**EXCERPTED DATA**
********************
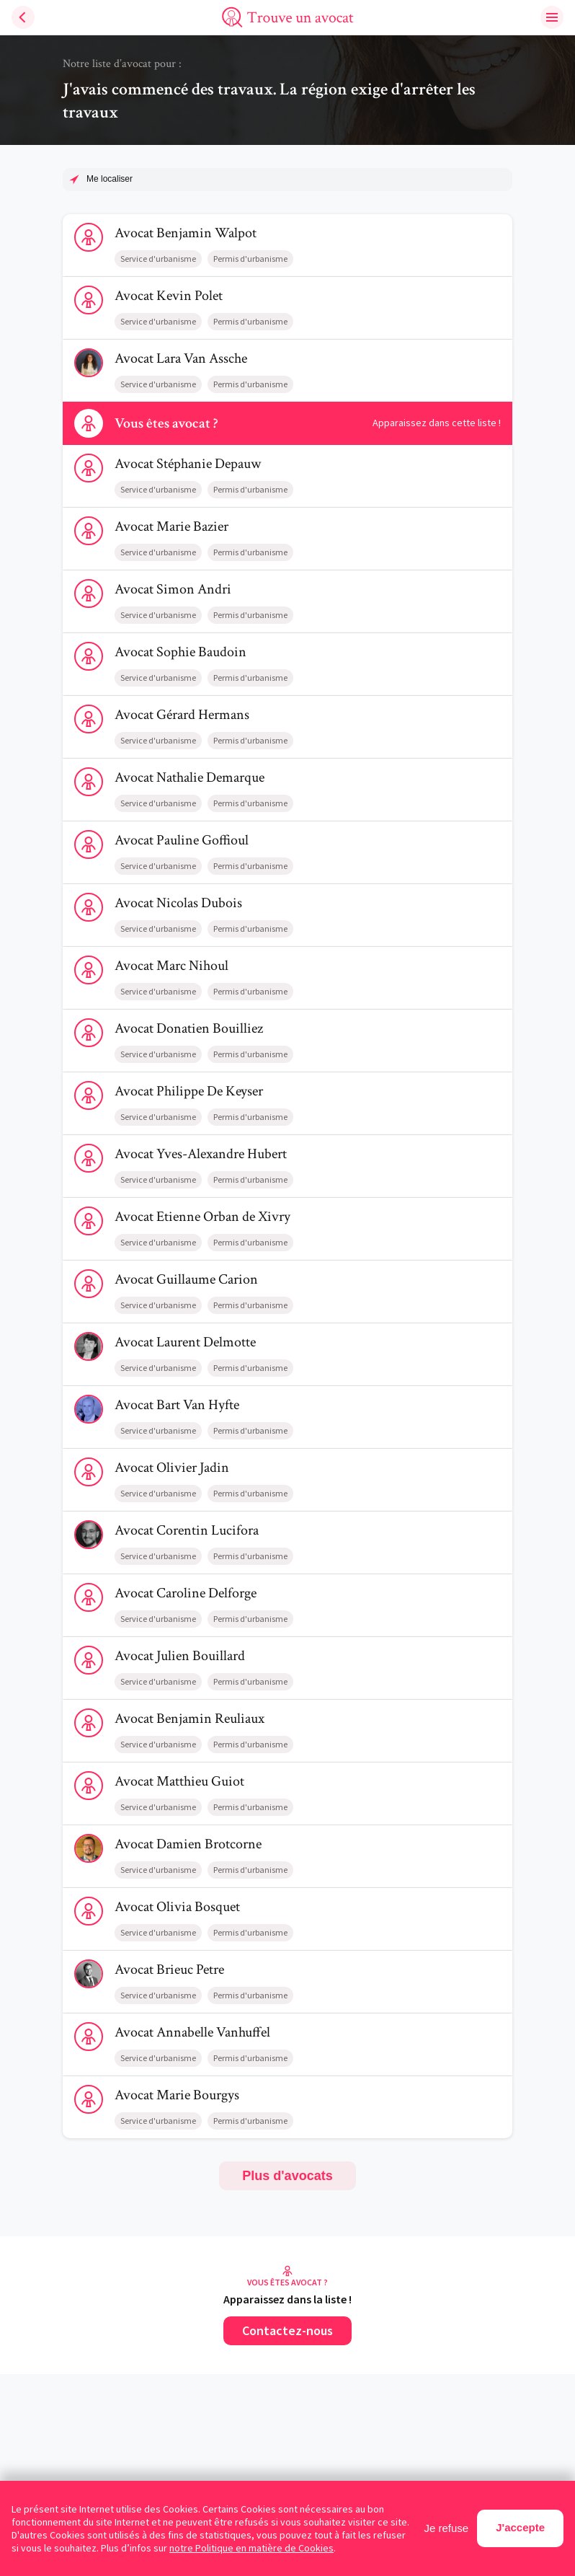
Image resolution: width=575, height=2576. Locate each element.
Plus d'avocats (287, 2176)
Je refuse (446, 2528)
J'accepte (520, 2527)
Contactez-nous (287, 2330)
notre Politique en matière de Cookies (251, 2547)
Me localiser (109, 179)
********************
**YOUR TASK**
Copy the line containing "J'accepte (520, 2527)" and every line after it, through the last line of the records. Include nothing else.

**TASK SOLUTION**
J'accepte (520, 2527)
Contactez-nous (287, 2330)
notre Politique en matière de Cookies (251, 2547)
Me localiser (109, 179)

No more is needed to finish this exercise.